> _To do_: What you return must be the full data, repeated verbatim, with no pictures in it.

> _Given records_:

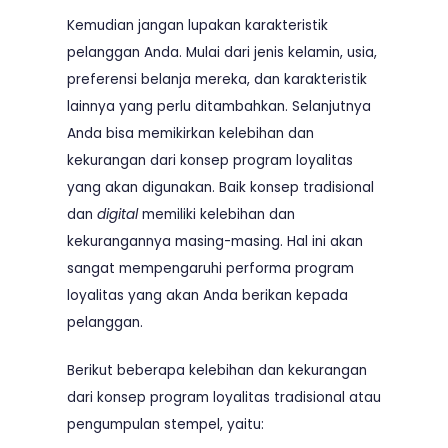
Kemudian jangan lupakan karakteristik
pelanggan Anda. Mulai dari jenis kelamin, usia,
preferensi belanja mereka, dan karakteristik
lainnya yang perlu ditambahkan. Selanjutnya
Anda bisa memikirkan kelebihan dan
kekurangan dari konsep program loyalitas
yang akan digunakan. Baik konsep tradisional
dan
digital
memiliki kelebihan dan
kekurangannya masing-masing. Hal ini akan
sangat mempengaruhi performa program
loyalitas yang akan Anda berikan kepada
pelanggan.
Berikut beberapa kelebihan dan kekurangan
dari konsep program loyalitas tradisional atau
pengumpulan stempel, yaitu:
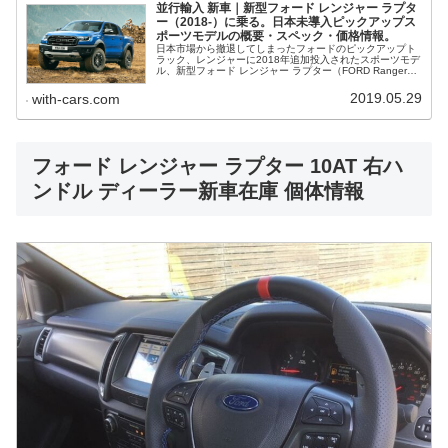
並行輸入 新車｜新型フォード レンジャー ラプタ
ー（2018-）に乗る。日本未導入ピックアップス
ポーツモデルの概要・スペック・価格情報。
日本市場から撤退してしまったフォードのピックアップト
ラック、レンジャーに2018年追加投入されたスポーツモデ
ル、新型フォード レンジャー ラプター（FORD Ranger
Raptor）を解説。概要・スペック・価格等、並行輸入で乗
るための情報をご紹介。
2019.05.29
with-cars.com
フォード レンジャー ラプター 10AT 右ハ
ンドル ディーラー新車在庫 個体情報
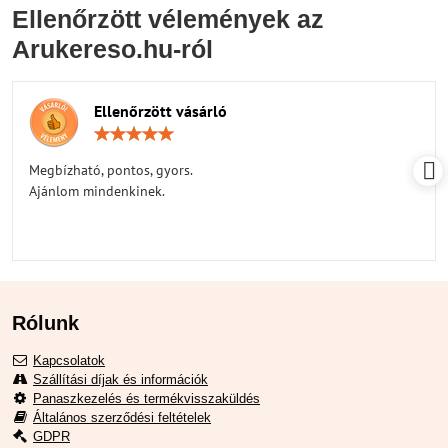
Ellenőrzött vélemények az
Arukereso.hu-ról
Ellenőrzött vásárló
Értékelés:
5
/
Megbízható, pontos, gyors.
5
Ajánlom mindenkinek.
Rólunk
Kapcsolatok
Szállítási díjak és információk
Panaszkezelés és termékvisszaküldés
Általános szerződési feltételek
GDPR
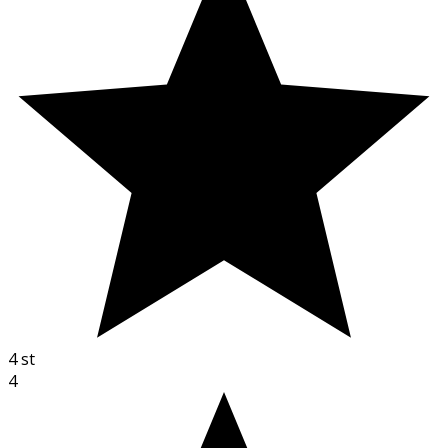
4
st
4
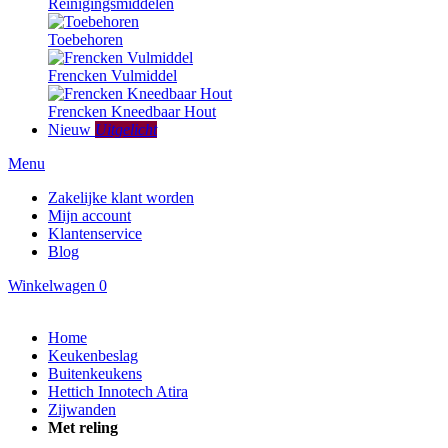
Reinigingsmiddelen
Toebehoren
Frencken Vulmiddel
Frencken Kneedbaar Hout
Nieuw
Uitgelicht
Menu
Zakelijke klant worden
Mijn account
Klantenservice
Blog
Winkelwagen
0
Home
Keukenbeslag
Buitenkeukens
Hettich Innotech Atira
Zijwanden
Met reling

> _Response area_:
Kemudian jangan lupakan karakteristik
pelanggan Anda. Mulai dari jenis kelamin, usia,
preferensi belanja mereka, dan karakteristik
lainnya yang perlu ditambahkan. Selanjutnya
Anda bisa memikirkan kelebihan dan
kekurangan dari konsep program loyalitas
yang akan digunakan. Baik konsep tradisional
dan
digital
memiliki kelebihan dan
kekurangannya masing-masing. Hal ini akan
sangat mempengaruhi performa program
loyalitas yang akan Anda berikan kepada
pelanggan.
Berikut beberapa kelebihan dan kekurangan
dari konsep program loyalitas tradisional atau
pengumpulan stempel, yaitu:
並行輸入 新車｜新型フォード レンジャー ラプタ
ー（2018-）に乗る。日本未導入ピックアップス
ポーツモデルの概要・スペック・価格情報。
日本市場から撤退してしまったフォードのピックアップト
ラック、レンジャーに2018年追加投入されたスポーツモデ
ル、新型フォード レンジャー ラプター（FORD Ranger
Raptor）を解説。概要・スペック・価格等、並行輸入で乗
るための情報をご紹介。
2019.05.29
with-cars.com
フォード レンジャー ラプター 10AT 右ハ
ンドル ディーラー新車在庫 個体情報
Ellenőrzött vélemények az
Arukereso.hu-ról
Ellenőrzött vásárló
Értékelés:
5
/
Megbízható, pontos, gyors.
5
Ajánlom mindenkinek.
Rólunk
Kapcsolatok
Szállítási díjak és információk
Panaszkezelés és termékvisszaküldés
Általános szerződési feltételek
GDPR
4
st
4
Reinigingsmiddelen
Toebehoren
Frencken Vulmiddel
Frencken Kneedbaar Hout
Nieuw
Uitgelicht
Menu
Zakelijke klant worden
Mijn account
Klantenservice
Blog
Winkelwagen
0
Home
Keukenbeslag
Buitenkeukens
Hettich Innotech Atira
Zijwanden
Met reling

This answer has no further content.